I imagined now the sun on the horizon. It’s just coming up. The edge of the earth is a dull yellow-orange. The moon is getting lower. The world is still dark. In that cover, small families of deer move about. They may have been the rustle that moved me or maybe it was the breeze. They move swiftly and softly. Barely seen, even less so heard. They are with the earth. They are with this stream. They follow it through the trees, around the empty bridges. They lurk in the woods opposite that winding road devoid of cars. And then, not so far off, the deer come to the field. Their hooves squish into the saturated earth as my feet had, they move even more gently now. The water keeps coming. Slow, steady, constant.
At the edge of the pooled liquid, now fully covering the cut stalks of corn long harvested and eaten, some even shared with these same deer, a mother bends down to drink from the pooled water. The sun moves a little higher. The yellow-orange deepens and brightens a bit. Two baby deer, following mother, bend down and drink as well. The moon is nearly gone now. The birds are singing. Along the water, the winding road is busy, cars are carrying people to their jobs, the bridges are being crossed. The roots are still catching debris, the birds sing, happy to see it.
Another rustling brings me back to where my body is seated at the side of the creek. I feel damp and cold. The sun is still higher now and the water is not the only sound. A road close by, the cars engines turn and grind, the wheel axels whine. In the light I can see a new type of debris in the creek. Old shirts soak up the muddy brown water and drift along. Potato chip bags litter the surface, oily and shining. Aluminum cans clank and get caught in the exposed roots as they pass, filling with water and sinking to the bottom to be retrieved when the creek dries again or never.

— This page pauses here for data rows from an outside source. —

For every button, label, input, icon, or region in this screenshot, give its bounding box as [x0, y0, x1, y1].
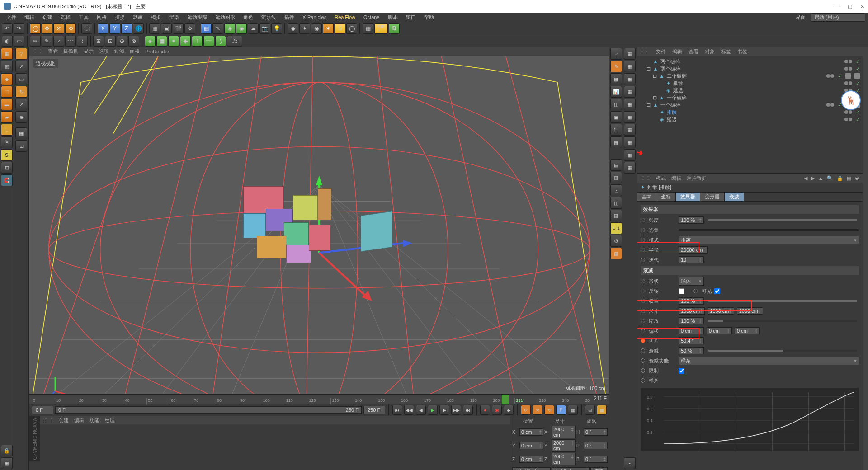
mo-tracer[interactable]: 〰	[203, 36, 214, 47]
chk-visible[interactable]	[714, 288, 720, 294]
vp-menu-prorender[interactable]: ProRender	[145, 49, 169, 54]
coord-sys[interactable]: 🌐	[133, 23, 144, 34]
rt-9[interactable]: ▤	[610, 159, 622, 171]
redo-button[interactable]: ↷	[14, 23, 24, 34]
tab-deformer[interactable]: 变形器	[700, 193, 725, 201]
environment[interactable]: ☁	[248, 23, 259, 34]
enable-check-icon[interactable]: ✓	[856, 59, 860, 65]
attr-new-icon[interactable]: ⊕	[855, 175, 859, 181]
attr-nav-back[interactable]: ◀	[804, 175, 807, 181]
rt2-4[interactable]: ▦	[624, 86, 636, 98]
right-edge-bar[interactable]	[863, 47, 868, 470]
tab-falloff[interactable]: 衰减	[725, 193, 744, 201]
coord-b-rot[interactable]: 0 °‡	[584, 456, 608, 463]
menu-tools[interactable]: 工具	[75, 13, 92, 22]
object-tree[interactable]: ↘ ▲两个破碎✓⊟▲两个破碎✓⊟▲二个破碎✓✦推散✓◈延迟✓⊞▲一个破碎✓⊟▲一…	[637, 56, 863, 174]
visibility-dots[interactable]	[844, 81, 852, 85]
menu-select[interactable]: 选择	[57, 13, 74, 22]
attr-menu-icon[interactable]: ▤	[847, 175, 851, 181]
slider-strength[interactable]	[708, 219, 857, 221]
sel-filter[interactable]: ▦	[1, 457, 13, 469]
visibility-dots[interactable]	[826, 74, 834, 78]
tree-row[interactable]: ⊟▲二个破碎✓	[640, 72, 860, 80]
mat-menu-func[interactable]: 功能	[90, 417, 99, 424]
field-weight[interactable]: 100 %‡	[679, 297, 704, 305]
om-menu-bm[interactable]: 书签	[737, 48, 747, 55]
field-offset-x[interactable]: 0 cm‡	[679, 327, 704, 334]
menu-sim[interactable]: 模拟	[147, 13, 165, 22]
layout-dropdown[interactable]: 启动 (用户)	[811, 13, 865, 22]
menu-script[interactable]: 脚本	[384, 13, 401, 22]
coord-y-pos[interactable]: 0 cm‡	[519, 442, 543, 449]
undo-button[interactable]: ↶	[2, 23, 13, 34]
xp-btn3[interactable]: ◉	[311, 23, 322, 34]
snap1[interactable]: ⊞	[93, 36, 104, 47]
axis-z[interactable]: Z	[121, 23, 132, 34]
field-falloff[interactable]: 50 %‡	[679, 347, 704, 354]
rt2-3[interactable]: ▦	[624, 73, 636, 85]
dd-shape[interactable]: 球体	[679, 277, 704, 286]
enable-check-icon[interactable]: ✓	[856, 109, 860, 115]
mode-model[interactable]: ▦	[1, 48, 13, 60]
coord-z-size[interactable]: 2000 cm‡	[552, 453, 576, 465]
tl-end-field[interactable]: 250 F	[363, 406, 385, 414]
tl-opts1[interactable]: ⊞	[585, 405, 595, 415]
tl-opts2[interactable]: ▦	[597, 405, 607, 415]
rt2-8[interactable]: ▦	[624, 136, 636, 148]
brush3[interactable]: ⟋	[53, 36, 64, 47]
prim-cube[interactable]: ▦	[201, 23, 212, 34]
mo-spline[interactable]: ⟆	[215, 36, 226, 47]
field-size-y[interactable]: 1000 cm‡	[708, 307, 734, 315]
render-pv[interactable]: 🎬	[173, 23, 184, 34]
tree-row[interactable]: ▲两个破碎✓	[640, 58, 860, 65]
hint-2[interactable]: ↗	[15, 61, 27, 72]
tree-row[interactable]: ⊞▲一个破碎✓	[640, 94, 860, 101]
tl-prev-key[interactable]: ◀◀	[404, 405, 414, 415]
slider-falloff[interactable]	[708, 350, 857, 352]
tree-row[interactable]: ◈延迟✓	[640, 116, 860, 123]
coord-x-pos[interactable]: 0 cm‡	[519, 428, 543, 436]
vp-menu-filter[interactable]: 过滤	[114, 48, 124, 55]
tree-expander[interactable]: ⊟	[646, 66, 651, 72]
menu-track[interactable]: 运动跟踪	[184, 13, 211, 22]
mat-menu-tex[interactable]: 纹理	[105, 417, 115, 424]
tl-play[interactable]: ▶	[428, 405, 438, 415]
field-scale[interactable]: 100 %‡	[679, 317, 704, 324]
tab-effector[interactable]: 效果器	[676, 193, 700, 201]
coord-mode-dd[interactable]: 对象 (相对)	[512, 467, 551, 470]
xp-btn1[interactable]: ◆	[288, 23, 298, 34]
render-view[interactable]: ▦	[149, 23, 160, 34]
tl-pos[interactable]: ✥	[521, 405, 531, 415]
rt-12[interactable]: ◫	[610, 197, 622, 209]
hint-6[interactable]: ⊕	[15, 111, 27, 123]
hint-1[interactable]: ?	[15, 48, 27, 60]
scale-tool[interactable]: ⤧	[53, 23, 64, 34]
rt2-5[interactable]: ▦	[624, 99, 636, 110]
field-radius[interactable]: 20000 cm‡	[679, 246, 708, 254]
rt-edit[interactable]: ✎	[610, 61, 622, 72]
mode-poly[interactable]: ▰	[1, 111, 13, 123]
rt-8[interactable]: ▦	[610, 136, 622, 148]
tl-keyframe[interactable]: ◆	[504, 405, 514, 415]
rt-11[interactable]: ⊡	[610, 184, 622, 196]
mat-menu-create[interactable]: 创建	[59, 417, 69, 424]
tl-param[interactable]: P	[556, 405, 566, 415]
tl-autokey[interactable]: ◉	[492, 405, 502, 415]
rt-4[interactable]: 📊	[610, 86, 622, 98]
rt-6[interactable]: ▣	[610, 111, 622, 123]
b-btn[interactable]: B	[389, 23, 400, 34]
rt-gear[interactable]: ⚙	[610, 235, 622, 247]
rt2-7[interactable]: ▦	[624, 124, 636, 136]
field-strength[interactable]: 100 %‡	[679, 216, 704, 224]
move-tool[interactable]: ✥	[42, 23, 52, 34]
attr-menu-ud[interactable]: 用户数据	[687, 175, 707, 182]
menu-edit[interactable]: 编辑	[21, 13, 38, 22]
rt2-9[interactable]: ▦	[624, 149, 636, 161]
maximize-button[interactable]: ▢	[848, 4, 852, 9]
rt2-dot[interactable]: •	[624, 457, 636, 469]
enable-check-icon[interactable]: ✓	[856, 80, 860, 86]
brush5[interactable]: ⌇	[77, 36, 88, 47]
xp-btn2[interactable]: ✦	[299, 23, 310, 34]
render-region[interactable]: ▣	[161, 23, 172, 34]
menu-octane[interactable]: Octane	[360, 14, 383, 21]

I rub my eyes. It’s time. There’s no more darkness or quiet left. I can feel my breath, quick and shallow in my chest. I’m even colder now. The seat of my pants soaked. The sun in the sky and the cars passing by tell me to go home. Onward. To work, the store, and so much more. I stand and take the short, squishy walk back to the road. A car passes on my left. I wave.
I get to my car, parked along the bridge, a small, shiny stream of oil from the car rolls over the edge and drips into the stream. I open the door and sit down in the driver’s seat. I don’t start the car. I just sit there, still watching the river, hoping the deer find their field. Another car goes by. It really is time. I turn back to the river one final time… goodbye.